◆ **Instructions to follow**
Find every line in the records below that holds the word "Goiânia", and copy each one.

Extracted records
__________________________________________________

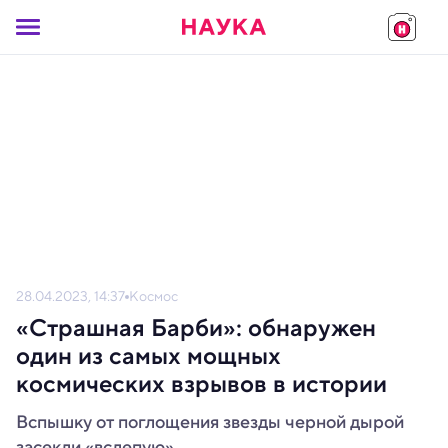
28.04.2023, 14:37
Космос
«Страшная Барби»: обнаружен
один из самых мощных
космических взрывов в истории
Вспышку от поглощения звезды черной дырой
засекли «вслепую».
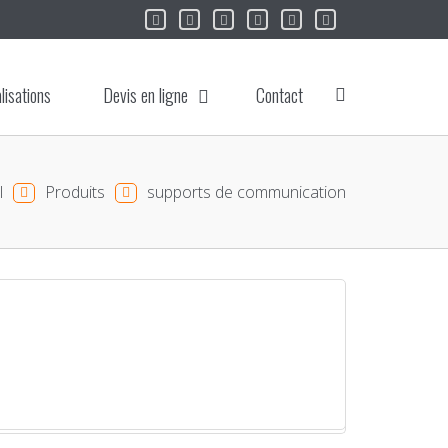
lisations
Devis en ligne
Contact
l
Produits
supports de communication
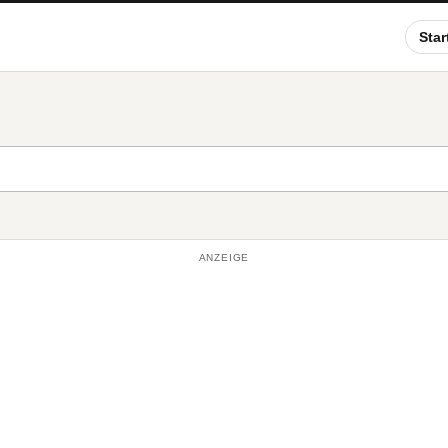
Star
ANZEIGE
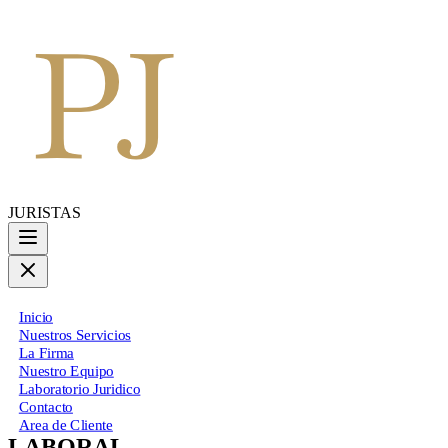
JURISTAS
Inicio
Nuestros Servicios
La Firma
Nuestro Equipo
Laboratorio Juridico
Contacto
Area de Cliente
LABORAL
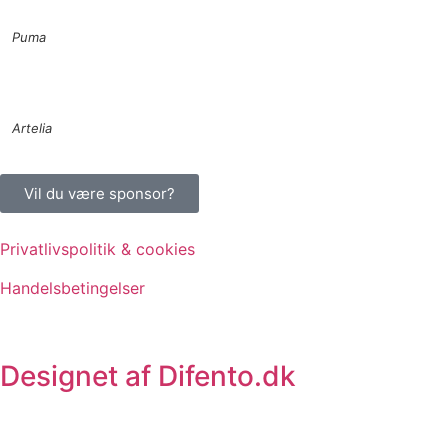
Puma
Artelia
Vil du være sponsor?
Privatlivspolitik & cookies
Handelsbetingelser
Designet af Difento.dk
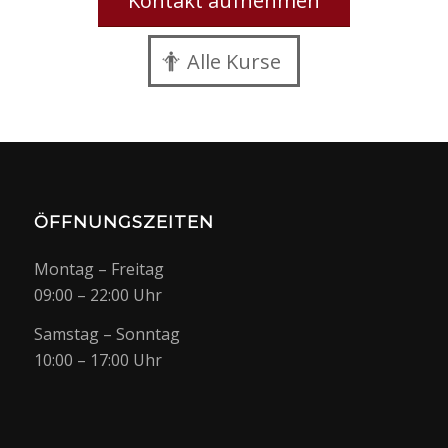
Kontakt aufnehmen
Alle Kurse
ÖFFNUNGSZEITEN
Montag – Freitag
09:00 – 22:00 Uhr
Samstag – Sonntag
10:00 – 17:00 Uhr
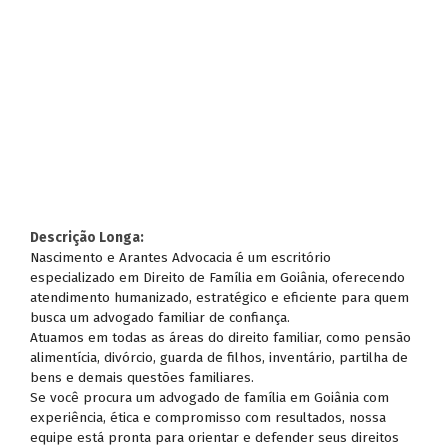
Descrição Longa:
Nascimento e Arantes Advocacia é um escritório
especializado em Direito de Família em Goiânia, oferecendo
atendimento humanizado, estratégico e eficiente para quem
busca um advogado familiar de confiança.
Atuamos em todas as áreas do direito familiar, como pensão
alimentícia, divórcio, guarda de filhos, inventário, partilha de
bens e demais questões familiares.
Se você procura um advogado de família em Goiânia com
experiência, ética e compromisso com resultados, nossa
equipe está pronta para orientar e defender seus direitos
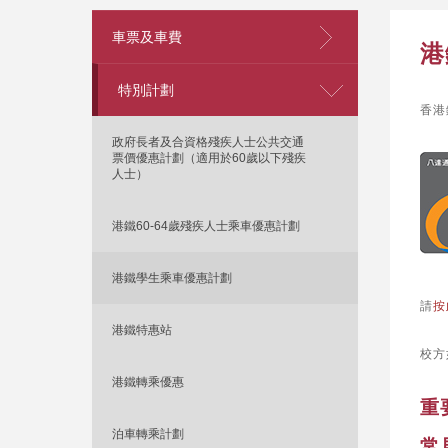
車票及車費
港
特別計劃
香港
政府長者及合資格殘疾人士公共交通
票價優惠計劃（適用於60歲以下殘疾
人士）
港鐵60-64歲殘疾人士乘車優惠計劃
港鐵學生乘車優惠計劃
請
按
港鐵特惠站
校方
港鐵轉乘優惠
重
泊車轉乘計劃
常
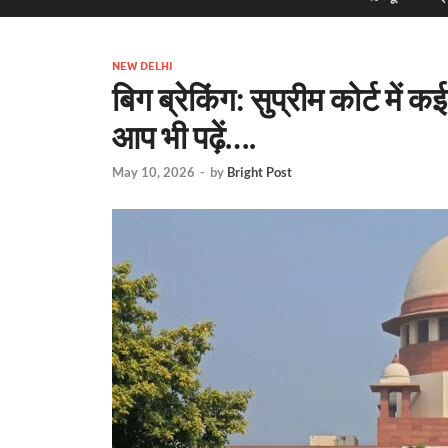
NEW DELHI
बिग ब्रेकिंग: सुप्रीम कोर्ट में
आप भी पढ़ें….
May 10, 2026
-
by
Bright Post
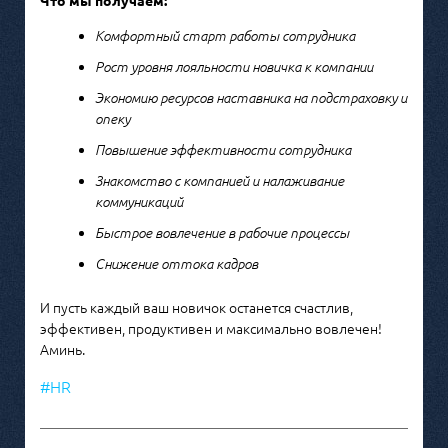
Что мы получаем:
Комфортный старт работы сотрудника
Рост уровня лояльности новичка к компании
Экономию ресурсов наставника на подстраховку и
опеку
Повышение эффективности сотрудника
Знакомство с компанией и налаживание
коммуникаций
Быстрое вовлечение в рабочие процессы
Снижение оттока кадров
И пусть каждый ваш новичок останется счастлив,
эффективен, продуктивен и максимально вовлечен!
Аминь.
#HR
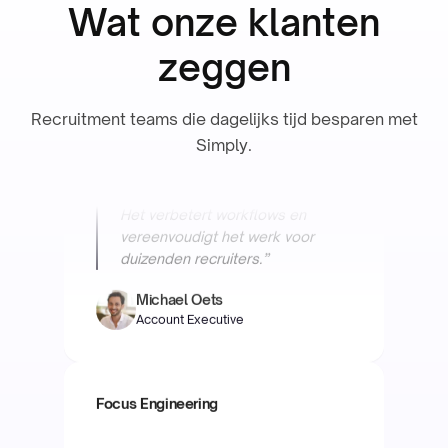
Wat onze klanten
zeggen
“Werken met Simply is top. Hun
AI integreert naadloos in ons ATS.
Recruitment teams die dagelijks tijd besparen met
Het verbetert workflows en
Simply.
vereenvoudigt het werk voor
duizenden recruiters.”
Michael Oets
Account Executive
Focus Engineering
“Werken met Simply bespaart
ons team tijd en heeft onze
nauwkeurigheid flink verbeterd.
We zijn erg blij en benieuwd naar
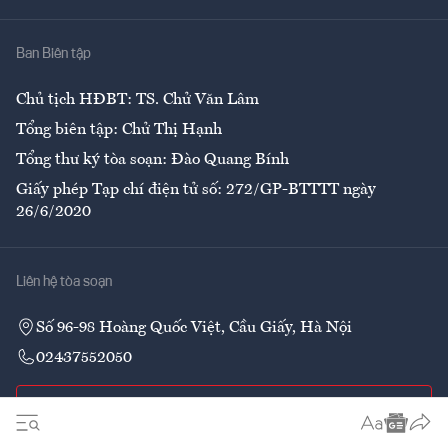
Nhà
Ban Biên tập
Ẩm thực
Chủ tịch HĐBT: TS. Chử Văn Lâm
Tổng biên tập: Chử Thị Hạnh
Tổng thư ký tòa soạn: Đào Quang Bính
Giấy phép Tạp chí điện tử số: 272/GP-BTTTT ngày
26/6/2020
Liên hệ tòa soạn
Số 96-98 Hoàng Quốc Việt, Cầu Giấy, Hà Nội
02437552050
Liên hệ quảng cáo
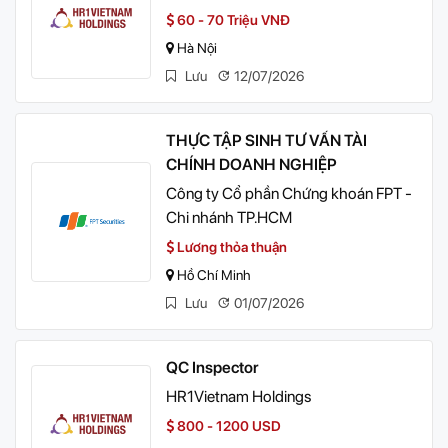
60 - 70 Triệu VNĐ
Hà Nội
Lưu
12/07/2026
THỰC TẬP SINH TƯ VẤN TÀI
CHÍNH DOANH NGHIỆP
Công ty Cổ phần Chứng khoán FPT -
Chi nhánh TP.HCM
Lương thỏa thuận
Hồ Chí Minh
Lưu
01/07/2026
QC Inspector
HR1Vietnam Holdings
800 - 1200 USD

__________________________________________________

◆ **Task output**
especializado em Direito de Família em Goiânia, oferecendo
Se você procura um advogado de família em Goiânia com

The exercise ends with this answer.